PICK UP e fuoristrada Toyota nuovi fiammanti nei cortei trionfali degli uomini in nero. I modelli Hilux e Land Cruiser della casa giapponese sono diventati una sorta di «brand comunicativo» dell’autoproclamato Califfo Abu Bakr al Baghdadi. Il video più famoso esibisce una lunga colonna che attraversa Raqqa, la città del nord della Siria nella quale l’Isis ha insediato la sua capitale. L’indistruttibile Hilux esordì nella guerra degli anni Ottanta fra il Ciad e la Libia. Nel 2000 era il mezzo di trasporto preferito da Osama Bin Laden, il fondatore di Al Qaeda.

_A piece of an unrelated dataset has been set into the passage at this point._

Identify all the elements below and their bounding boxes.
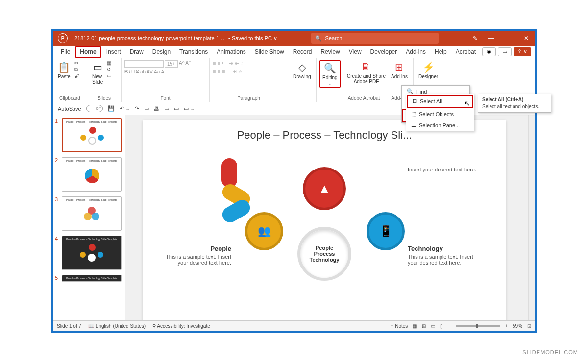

ORA è diventato una presenza costante nei video dei guerriglieri che in Siria, in Iraq e in Libia sventolano drappi neri con la dichiarazione di fede islamica. Il dipartimento del tesoro statunitense ha chiesto spiegazioni alla Toyota. Ed Lewis, responsabile della comunicazione del colosso giapponese a Washington, ha rivendicato «una politica rigorosa che prevede di non vendere mezzi Toyota ad acquirenti che possano utilizzare i veicoli per attività paramilitari o terroristiche». Maria Zacharova, portavoce del ministero degli esteri russo, non si è lasciata sfuggire l’occasione per una polemica acuminata: «Gli Stati Uniti non raccontino favole sui missili da crociera russi (ndr, finiti in territorio iraniano), si occupino piuttosto dei loro Suv». Non sono solo i 43 mezzi forniti ai cosiddetti ribelli siriani moderati che si sono uniti tutti (tranne quattro) ai qaedisti siriani di Jabhat al Nusra. «Ne hanno centinaia», osserva incredulo Lukman Faily, ambasciatore iracheno negli Stati Uniti, «stiamo chiedendo spiegazioni ai Paesi confinanti». Il canale televisivo Abc ha realizzato un’inchiesta e ha scoperto che nella sola Australia sono stati rubati 800 veicoli simili. Dal 2011 al 2013 le vendite in Iraq si sono impennate, passando da 6 mila a 18 mila esemplari. Saad Maan, generale di brigata dell’esercito iracheno, accenna a un misterioso uomo di affari del suo Paese che importa clandestinamente gli Hilux e le Land Cruiser. La compagnia di spedizioni Sumitomo, che trasporta le vetture in Medio Oriente, dice di non sapere quali rivoli occulti alimentino il mercato parallelo. Un portavoce dell’importatore ufficiale ha ricordato che tutte le operazioni in Siria si sono fermate nel 2012. «Abbiamo informato il ministero del tesoro americano delle procedure messe in campo per proteggere l’integrità della nostra rete commerciale», dice Lewis.
IL GIALLO resta irrisolto. Mark Wallace, ex ambasciatore Usa all’Onu e ora numero uno del Progetto di Contrasto al Terrorismo, ha chiesto alla Toyota di «indagare più a fondo sui canali illegali e di imporre regole che ci permettano di non vedere più filmati nei quali l’Isis usa le sue auto».